Your instructions: Please set down the records exactly, keeping every line.
= Beginning of Section =
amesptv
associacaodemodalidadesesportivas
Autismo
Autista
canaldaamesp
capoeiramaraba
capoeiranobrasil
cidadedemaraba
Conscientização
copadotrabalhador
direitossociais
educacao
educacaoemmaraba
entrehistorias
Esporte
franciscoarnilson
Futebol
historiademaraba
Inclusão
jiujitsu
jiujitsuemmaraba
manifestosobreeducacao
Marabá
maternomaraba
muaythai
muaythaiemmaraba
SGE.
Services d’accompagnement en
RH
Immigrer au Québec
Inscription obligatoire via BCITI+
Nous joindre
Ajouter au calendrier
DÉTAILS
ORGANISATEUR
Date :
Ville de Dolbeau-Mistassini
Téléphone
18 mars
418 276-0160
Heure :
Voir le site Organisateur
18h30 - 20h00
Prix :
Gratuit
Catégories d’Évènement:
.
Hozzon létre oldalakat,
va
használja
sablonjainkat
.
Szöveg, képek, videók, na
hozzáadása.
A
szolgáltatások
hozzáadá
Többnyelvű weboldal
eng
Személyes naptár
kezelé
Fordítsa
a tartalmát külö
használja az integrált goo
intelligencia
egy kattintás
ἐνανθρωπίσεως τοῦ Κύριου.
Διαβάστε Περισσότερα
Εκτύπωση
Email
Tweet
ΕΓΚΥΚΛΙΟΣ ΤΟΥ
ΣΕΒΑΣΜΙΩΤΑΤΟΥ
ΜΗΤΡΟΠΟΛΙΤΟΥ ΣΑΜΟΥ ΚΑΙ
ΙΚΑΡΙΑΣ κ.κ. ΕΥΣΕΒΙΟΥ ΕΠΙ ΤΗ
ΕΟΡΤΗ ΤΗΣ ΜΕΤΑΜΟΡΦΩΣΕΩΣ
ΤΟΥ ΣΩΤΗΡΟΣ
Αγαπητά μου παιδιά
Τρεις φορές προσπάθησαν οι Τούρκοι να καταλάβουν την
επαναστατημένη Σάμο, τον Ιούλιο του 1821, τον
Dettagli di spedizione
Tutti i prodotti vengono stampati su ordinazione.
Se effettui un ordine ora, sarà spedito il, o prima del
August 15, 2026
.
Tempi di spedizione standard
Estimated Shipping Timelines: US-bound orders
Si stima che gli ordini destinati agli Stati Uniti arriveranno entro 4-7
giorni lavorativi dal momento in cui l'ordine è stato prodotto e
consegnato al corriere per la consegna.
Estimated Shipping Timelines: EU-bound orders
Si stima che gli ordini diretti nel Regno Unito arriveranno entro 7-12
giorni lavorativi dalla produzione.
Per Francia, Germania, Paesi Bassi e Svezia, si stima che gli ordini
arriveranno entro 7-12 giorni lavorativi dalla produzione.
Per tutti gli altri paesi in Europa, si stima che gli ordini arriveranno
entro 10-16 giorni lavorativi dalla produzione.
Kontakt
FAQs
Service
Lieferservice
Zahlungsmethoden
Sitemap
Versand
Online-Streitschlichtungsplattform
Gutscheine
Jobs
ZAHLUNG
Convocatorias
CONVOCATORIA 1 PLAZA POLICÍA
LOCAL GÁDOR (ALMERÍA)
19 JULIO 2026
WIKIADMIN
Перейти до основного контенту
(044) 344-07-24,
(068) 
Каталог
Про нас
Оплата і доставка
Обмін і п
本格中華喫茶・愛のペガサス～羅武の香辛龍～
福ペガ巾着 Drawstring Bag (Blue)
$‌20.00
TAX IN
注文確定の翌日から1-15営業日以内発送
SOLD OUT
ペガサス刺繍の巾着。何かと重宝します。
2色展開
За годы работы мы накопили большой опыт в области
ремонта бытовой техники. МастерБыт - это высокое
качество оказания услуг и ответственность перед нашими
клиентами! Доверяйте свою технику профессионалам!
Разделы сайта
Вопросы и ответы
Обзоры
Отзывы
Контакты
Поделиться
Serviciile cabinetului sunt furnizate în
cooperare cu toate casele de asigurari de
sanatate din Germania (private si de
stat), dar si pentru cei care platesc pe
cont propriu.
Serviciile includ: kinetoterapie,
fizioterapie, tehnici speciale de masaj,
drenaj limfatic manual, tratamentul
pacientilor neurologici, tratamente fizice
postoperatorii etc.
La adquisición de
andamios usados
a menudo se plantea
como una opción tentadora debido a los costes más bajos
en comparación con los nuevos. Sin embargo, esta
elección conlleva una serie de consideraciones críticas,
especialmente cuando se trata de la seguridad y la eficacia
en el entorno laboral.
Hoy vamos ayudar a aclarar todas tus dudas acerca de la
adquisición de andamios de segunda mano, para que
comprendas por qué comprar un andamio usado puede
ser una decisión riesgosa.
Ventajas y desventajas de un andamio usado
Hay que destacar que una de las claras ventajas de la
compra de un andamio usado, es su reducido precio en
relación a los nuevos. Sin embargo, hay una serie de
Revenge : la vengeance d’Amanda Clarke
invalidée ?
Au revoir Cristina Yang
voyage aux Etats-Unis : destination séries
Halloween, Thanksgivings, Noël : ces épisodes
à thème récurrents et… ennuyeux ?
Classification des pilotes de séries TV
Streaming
= End of Section =
Exercise solution:
amesptv
associacaodemodalidadesesportivas
Autismo
Autista
canaldaamesp
capoeiramaraba
capoeiranobrasil
cidadedemaraba
Conscientização
copadotrabalhador
direitossociais
educacao
educacaoemmaraba
entrehistorias
Esporte
franciscoarnilson
Futebol
historiademaraba
Inclusão
jiujitsu
jiujitsuemmaraba
manifestosobreeducacao
Marabá
maternomaraba
muaythai
muaythaiemmaraba
SGE.
Services d’accompagnement en
RH
Immigrer au Québec
Inscription obligatoire via BCITI+
Nous joindre
Ajouter au calendrier
DÉTAILS
ORGANISATEUR
Date :
Ville de Dolbeau-Mistassini
Téléphone
18 mars
418 276-0160
Heure :
Voir le site Organisateur
18h30 - 20h00
Prix :
Gratuit
Catégories d’Évènement:
.
Hozzon létre oldalakat,
va
használja
sablonjainkat
.
Szöveg, képek, videók, na
hozzáadása.
A
szolgáltatások
hozzáadá
Többnyelvű weboldal
eng
Személyes naptár
kezelé
Fordítsa
a tartalmát külö
használja az integrált goo
intelligencia
egy kattintás
ἐνανθρωπίσεως τοῦ Κύριου.
Διαβάστε Περισσότερα
Εκτύπωση
Email
Tweet
ΕΓΚΥΚΛΙΟΣ ΤΟΥ
ΣΕΒΑΣΜΙΩΤΑΤΟΥ
ΜΗΤΡΟΠΟΛΙΤΟΥ ΣΑΜΟΥ ΚΑΙ
ΙΚΑΡΙΑΣ κ.κ. ΕΥΣΕΒΙΟΥ ΕΠΙ ΤΗ
ΕΟΡΤΗ ΤΗΣ ΜΕΤΑΜΟΡΦΩΣΕΩΣ
ΤΟΥ ΣΩΤΗΡΟΣ
Αγαπητά μου παιδιά
Τρεις φορές προσπάθησαν οι Τούρκοι να καταλάβουν την
επαναστατημένη Σάμο, τον Ιούλιο του 1821, τον
Dettagli di spedizione
Tutti i prodotti vengono stampati su ordinazione.
Se effettui un ordine ora, sarà spedito il, o prima del
August 15, 2026
.
Tempi di spedizione standard
Estimated Shipping Timelines: US-bound orders
Si stima che gli ordini destinati agli Stati Uniti arriveranno entro 4-7
giorni lavorativi dal momento in cui l'ordine è stato prodotto e
consegnato al corriere per la consegna.
Estimated Shipping Timelines: EU-bound orders
Si stima che gli ordini diretti nel Regno Unito arriveranno entro 7-12
giorni lavorativi dalla produzione.
Per Francia, Germania, Paesi Bassi e Svezia, si stima che gli ordini
arriveranno entro 7-12 giorni lavorativi dalla produzione.
Per tutti gli altri paesi in Europa, si stima che gli ordini arriveranno
entro 10-16 giorni lavorativi dalla produzione.
Kontakt
FAQs
Service
Lieferservice
Zahlungsmethoden
Sitemap
Versand
Online-Streitschlichtungsplattform
Gutscheine
Jobs
ZAHLUNG
Convocatorias
CONVOCATORIA 1 PLAZA POLICÍA
LOCAL GÁDOR (ALMERÍA)
19 JULIO 2026
WIKIADMIN
Перейти до основного контенту
(044) 344-07-24,
(068) 
Каталог
Про нас
Оплата і доставка
Обмін і п
本格中華喫茶・愛のペガサス～羅武の香辛龍～
福ペガ巾着 Drawstring Bag (Blue)
$‌20.00
TAX IN
注文確定の翌日から1-15営業日以内発送
SOLD OUT
ペガサス刺繍の巾着。何かと重宝します。
2色展開
За годы работы мы накопили большой опыт в области
ремонта бытовой техники. МастерБыт - это высокое
качество оказания услуг и ответственность перед нашими
клиентами! Доверяйте свою технику профессионалам!
Разделы сайта
Вопросы и ответы
Обзоры
Отзывы
Контакты
Поделиться
Serviciile cabinetului sunt furnizate în
cooperare cu toate casele de asigurari de
sanatate din Germania (private si de
stat), dar si pentru cei care platesc pe
cont propriu.
Serviciile includ: kinetoterapie,
fizioterapie, tehnici speciale de masaj,
drenaj limfatic manual, tratamentul
pacientilor neurologici, tratamente fizice
postoperatorii etc.
La adquisición de
andamios usados
a menudo se plantea
como una opción tentadora debido a los costes más bajos
en comparación con los nuevos. Sin embargo, esta
elección conlleva una serie de consideraciones críticas,
especialmente cuando se trata de la seguridad y la eficacia
en el entorno laboral.
Hoy vamos ayudar a aclarar todas tus dudas acerca de la
adquisición de andamios de segunda mano, para que
comprendas por qué comprar un andamio usado puede
ser una decisión riesgosa.
Ventajas y desventajas de un andamio usado
Hay que destacar que una de las claras ventajas de la
compra de un andamio usado, es su reducido precio en
relación a los nuevos. Sin embargo, hay una serie de
Revenge : la vengeance d’Amanda Clarke
invalidée ?
Au revoir Cristina Yang
voyage aux Etats-Unis : destination séries
Halloween, Thanksgivings, Noël : ces épisodes
à thème récurrents et… ennuyeux ?
Classification des pilotes de séries TV
Streaming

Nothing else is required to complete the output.